In the study, scientists from the University of Pennsylvania’s Perelman School of Medicine and other institutions gathered eight types of mice, which naturally traveled different distances daily, and began genotyping them and checking thousands of molecules released in their intestines, blood and brain. before and during exercise.

They also gave some of the mice antibiotics, bred others to have no microbiomes from birth, let them run or sit, collected more tissue, transplanted samples from feces of mice happily running with robust microbiomes into mice without gut bugs – and vice versa – and kept gathering tons of genetic and tissue samples.

In the end, they had over 2.1 million data points on their mice.

What they discovered in this data was a direct communication link between the gut and the brain, activated by exercise. This communication began, they found, with the release of certain molecules in the gut during exercise, which then stimulated specialized nerves connecting the gut and the midbrain.

When activated, these nerves sent signals causing the brain to release additional dopamine, the neurochemical most associated with rewards and motivation. The scientists also found that the higher the amounts of several specific strains of bacteria in the animals’ intestines, the more dopamine their brains produced and the faster the mice ran.

Can our microbiomes affect motivation?

Indeed, the animals created a runner’s high, originating in their microbiome, that encouraged them to exercise, said Christoph Thaiss, assistant professor of microbiology at Penn Medicine and lead author of the study.

When scientists interrupted any step of the communication link, killing gut bacteria with antibiotics or chemically blocking nerve activity or dopamine release, affected animals began to run less.

“They lost interest” in exercise, Thaiss said.

He and his co-authors believe that the involvement of the gut in physical behavior may have evolved long ago in response to the availability of food. Animals that roamed and explored often – that exercised regularly – found more food, survived and reproduced, passing along the gut-brain connections that encourage exercise.
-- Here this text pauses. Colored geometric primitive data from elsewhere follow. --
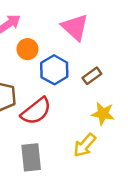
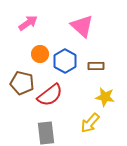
orange circle: (27, 49) -> (40, 54), moved
brown rectangle: (92, 76) -> (96, 66), turned 35

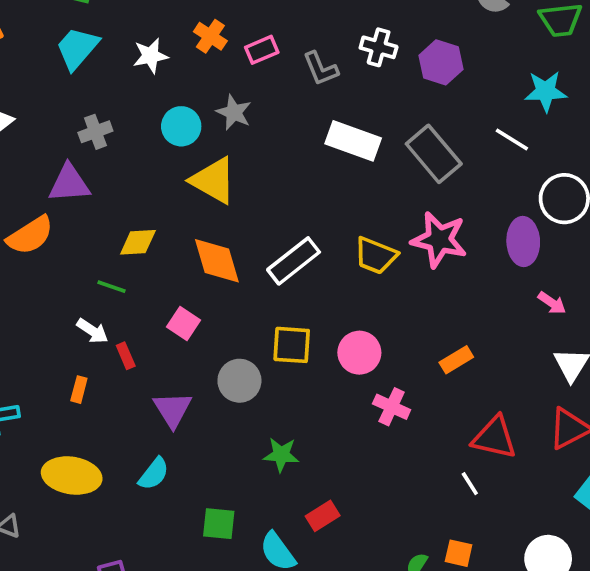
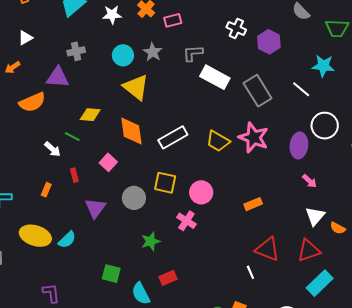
gray L-shape: (321, 69) -> (193, 53), moved, turned 100
white arrow: (92, 331) -> (52, 149), moved
pink cross: (392, 407) -> (186, 221), moved
green star: (281, 455) -> (151, 241), turned -30
cyan semicircle: (154, 474) -> (67, 240), moved

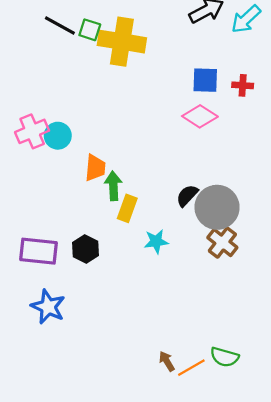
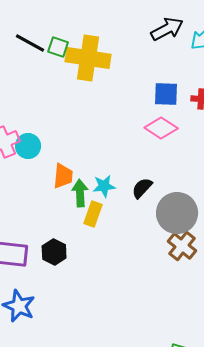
black semicircle: (187, 196) -> (142, 188), moved
cyan star: (156, 241) -> (104, 186), moved

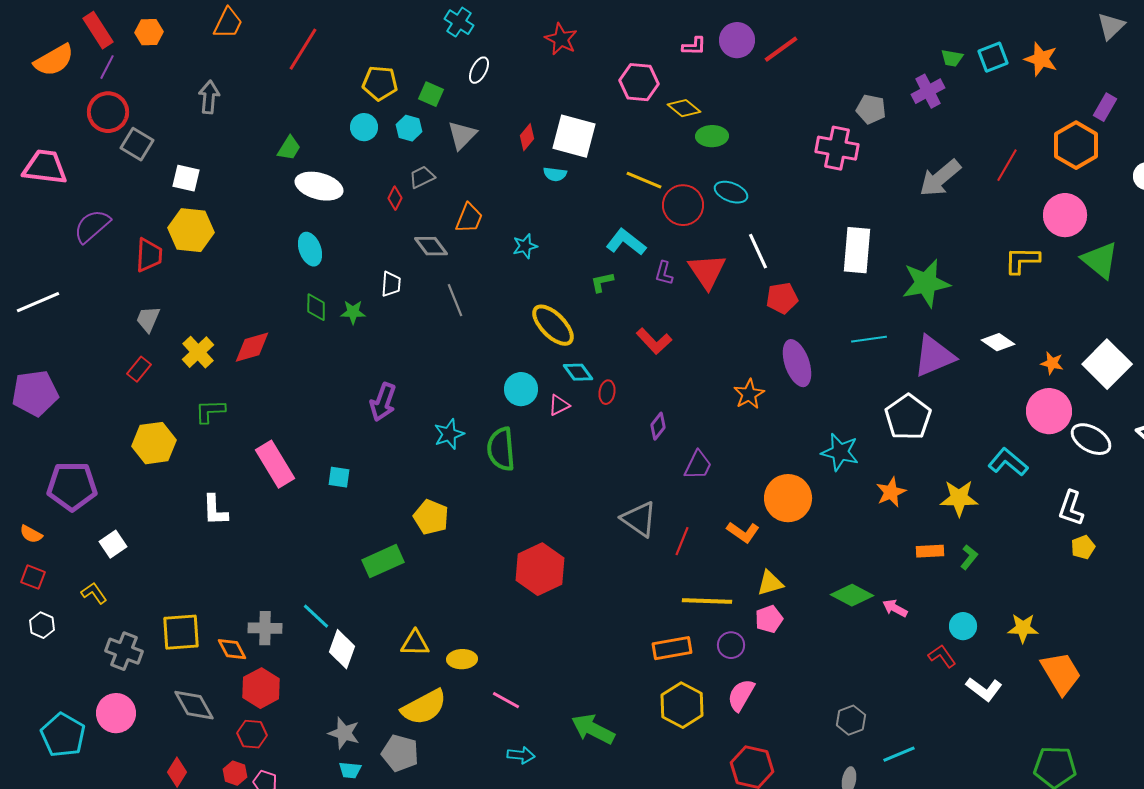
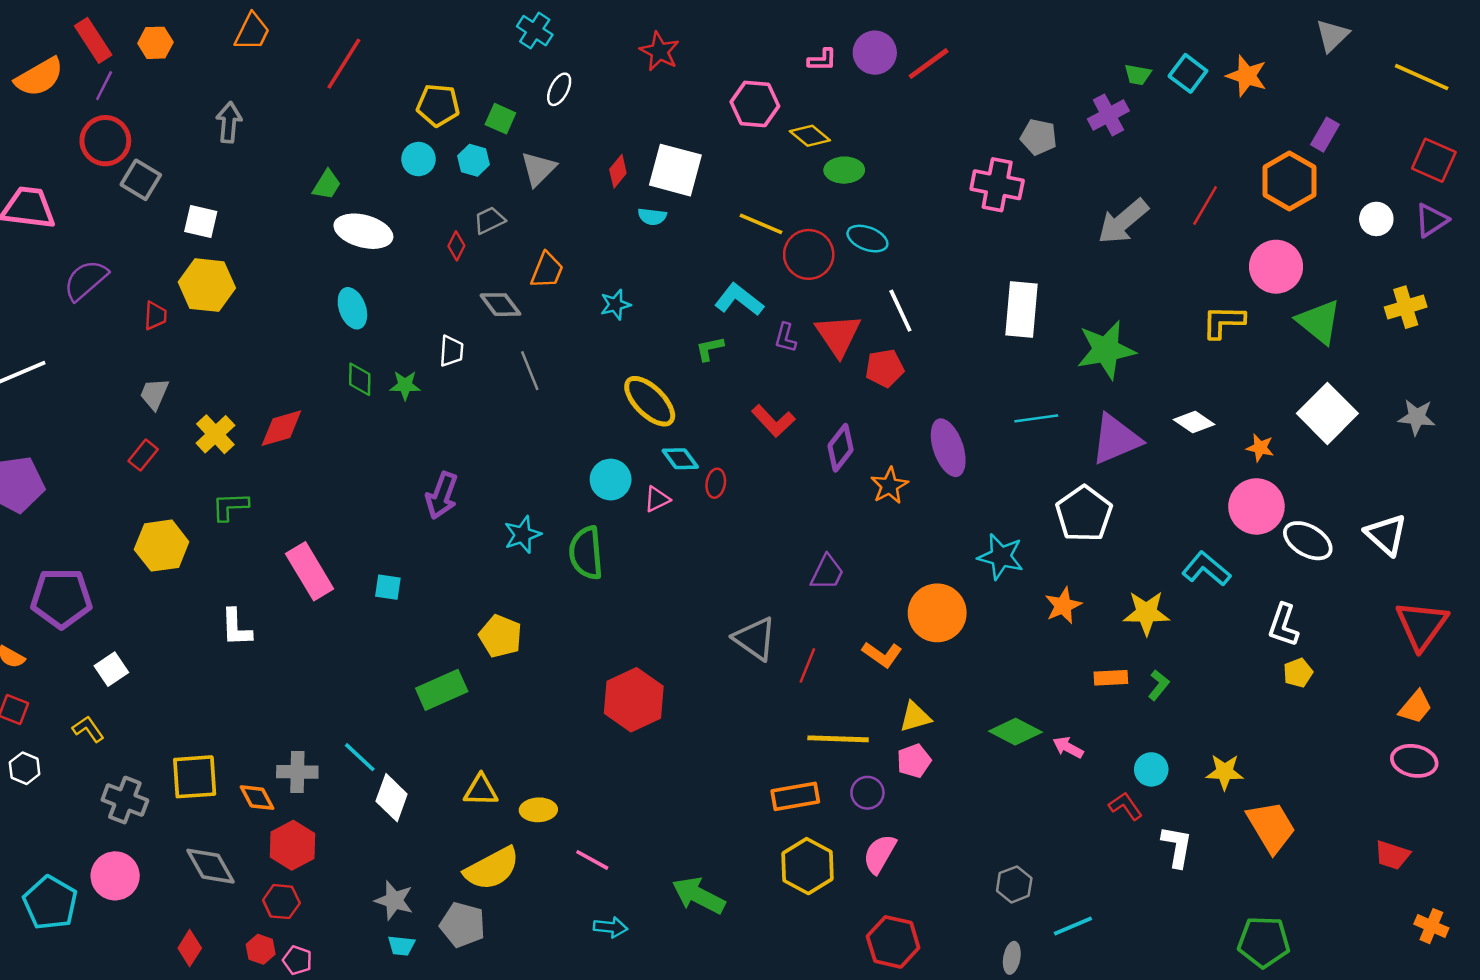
cyan square: (993, 57) -> (1188, 73), turned -32
red trapezoid: (149, 255) -> (155, 316), size x0.7
red pentagon: (782, 298) -> (885, 368), moved
white square: (1107, 364) -> (1327, 413), moved
purple diamond: (658, 426) -> (841, 448), moved, size x1.4
white L-shape: (984, 689) -> (1177, 847), turned -117

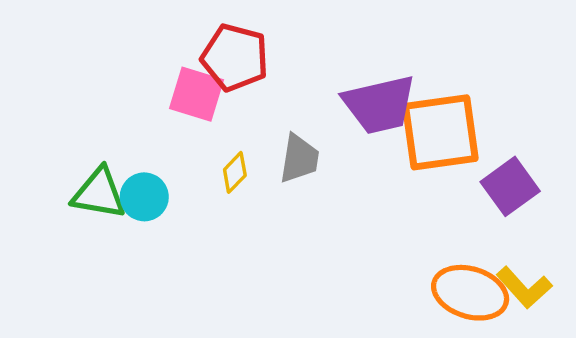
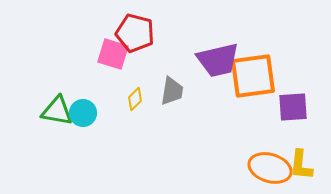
purple square: (510, 186) -> (293, 107), turned 32
yellow L-shape: (524, 287) -> (301, 165), turned 48

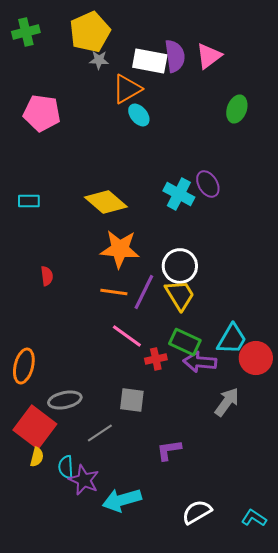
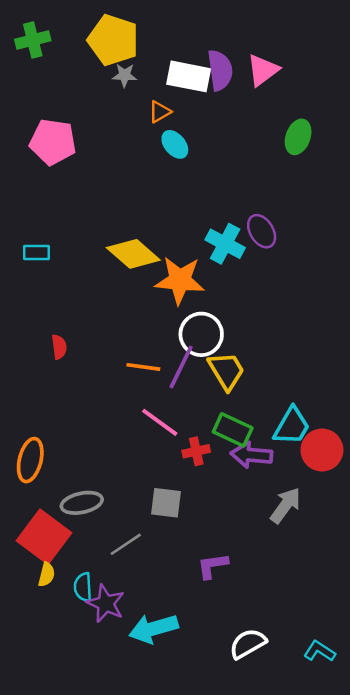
yellow pentagon: (90, 32) -> (113, 40), turned -30
orange triangle: (127, 89) -> (160, 112), size x0.6
orange star: (120, 249) -> (180, 280), moved
white circle: (180, 266) -> (201, 334), moved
What this research means to us is still somewhat theoretical. We are not mice, although we share most of the same nervous and midbrain processes. So “it’s entirely plausible” that our motivation to exercise — or not — depends, in part, on the makeup of our gut bacteria, Garland said.

Can we boost our interest in exercise by taking probiotics or changing our diet or changing our gut bugs? “Eventually, probably,” Thaiss said. But scientists must first identify the specific types of gut bacteria implicated in exercise motivation in people, assuming they exist, he said, which could take years.

In the meantime, mouse studies suggest that exercise might be his best motivator. When we work out, we remake our microbiome, and our renovated gut can then, it seems, reinforce our desire to exercise.

But to benefit from it, the first step is to take a few first steps.